Consider a stream of elements $s_1s_2\ldots s_N$. A counter-based frequency estimation algorithm uses $m$ counters and is required to answer queries of the form "How many times did $x$ appear"?
It is well known that answering such queries to within a one-sided additive error of $N/(k+1)$ requires at least $k$ counters by any deterministic algorithm (see here).
Assume we allow randomized algorithms for the task.

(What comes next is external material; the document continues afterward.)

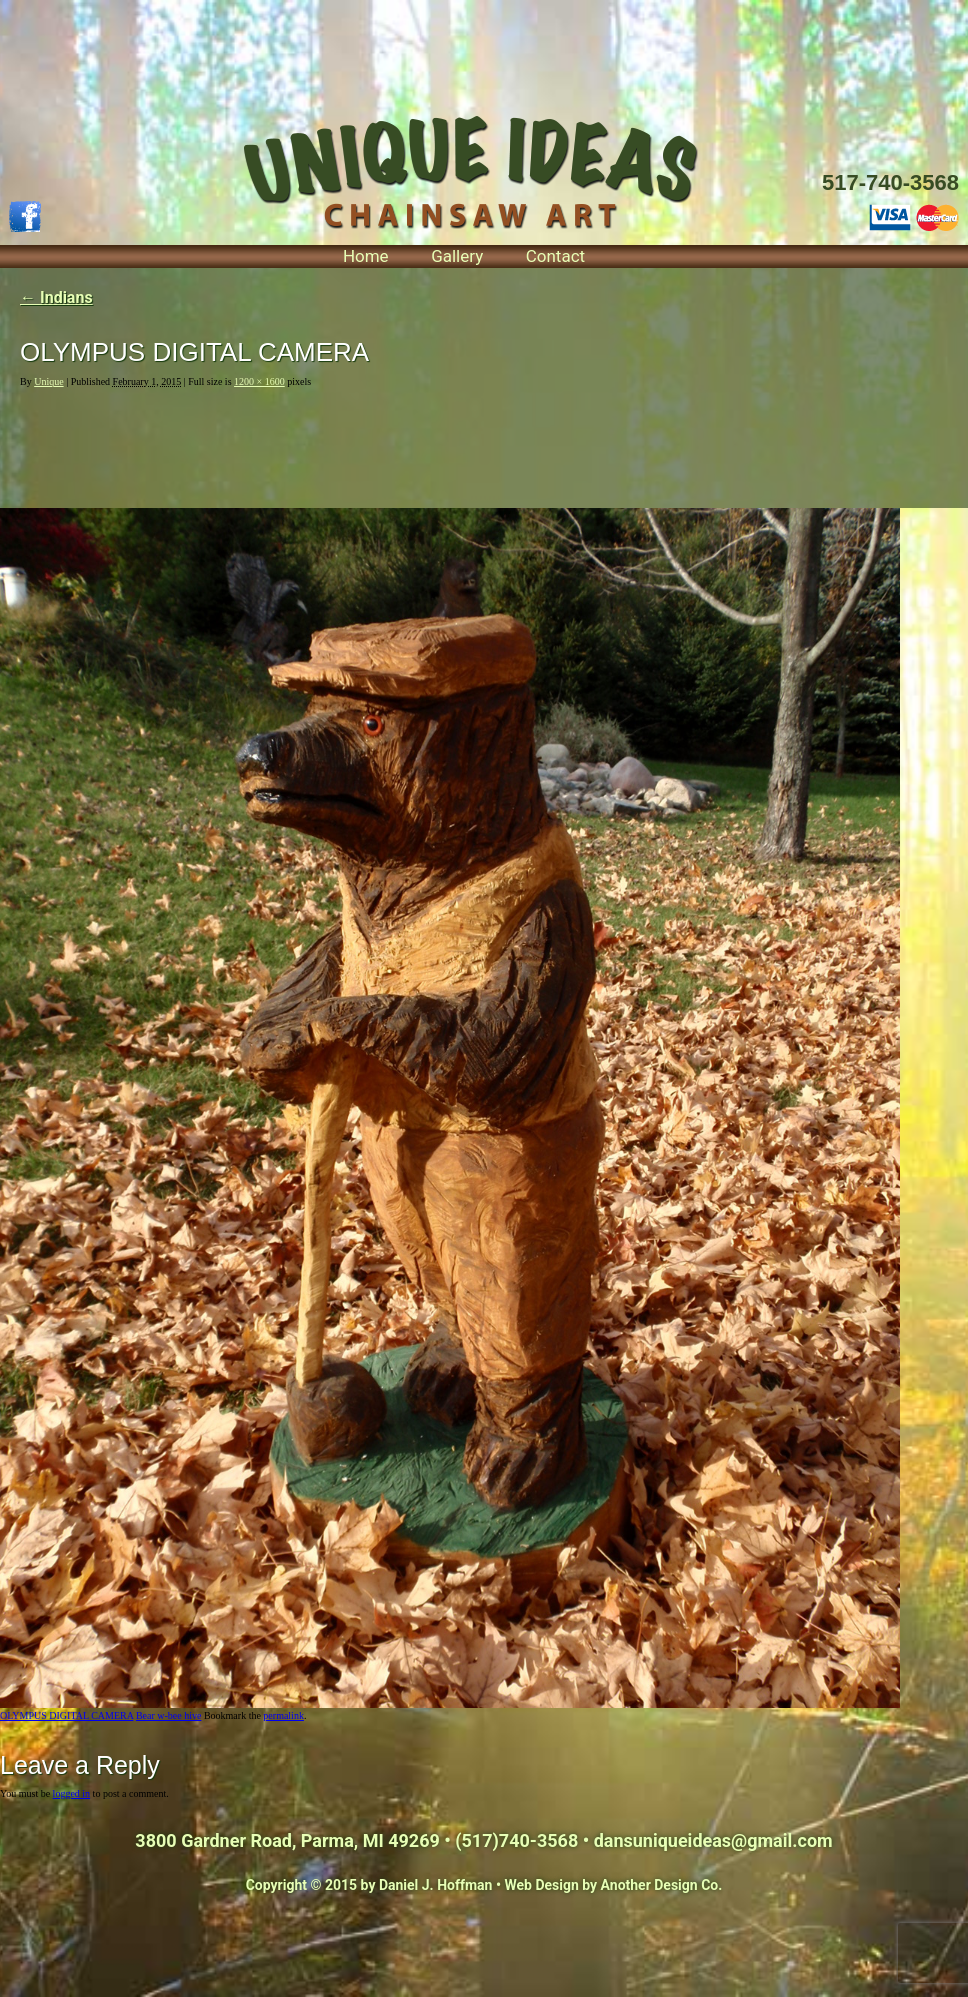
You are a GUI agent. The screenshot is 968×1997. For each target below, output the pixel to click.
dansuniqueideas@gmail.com (713, 1840)
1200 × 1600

Which lower bounds (on the number of counters required) can we derive on a randomized algorithm which satisfies $$ f_x -N\epsilon\le\mathbb E(\text{query}(x))\le f_x,$$ where the expectancy is over the algorithm internal randomness?
In particular, the Majority algorithm (see 1 and [2]) is able to find a majority item in the stream using a single counter.
Is there a randomized algorithm which is able to identify, using a single counter, an element arriving at least $N(0.5-c)$ of the time for some fixed $c>0$ (with probability larger than 1/2)?
1] R. Boyer and J. Moore. A Fast Majority Vote Algorithm. Technical Report 1981-32, Institute for Computing Science, University of Texas, Austin, 1981.
2] M. Fischer and S. Salzberg. Finding a Majority Among N Votes: Solution to Problem 81-5. Journal of Algorithms, 3:376–379, 1982.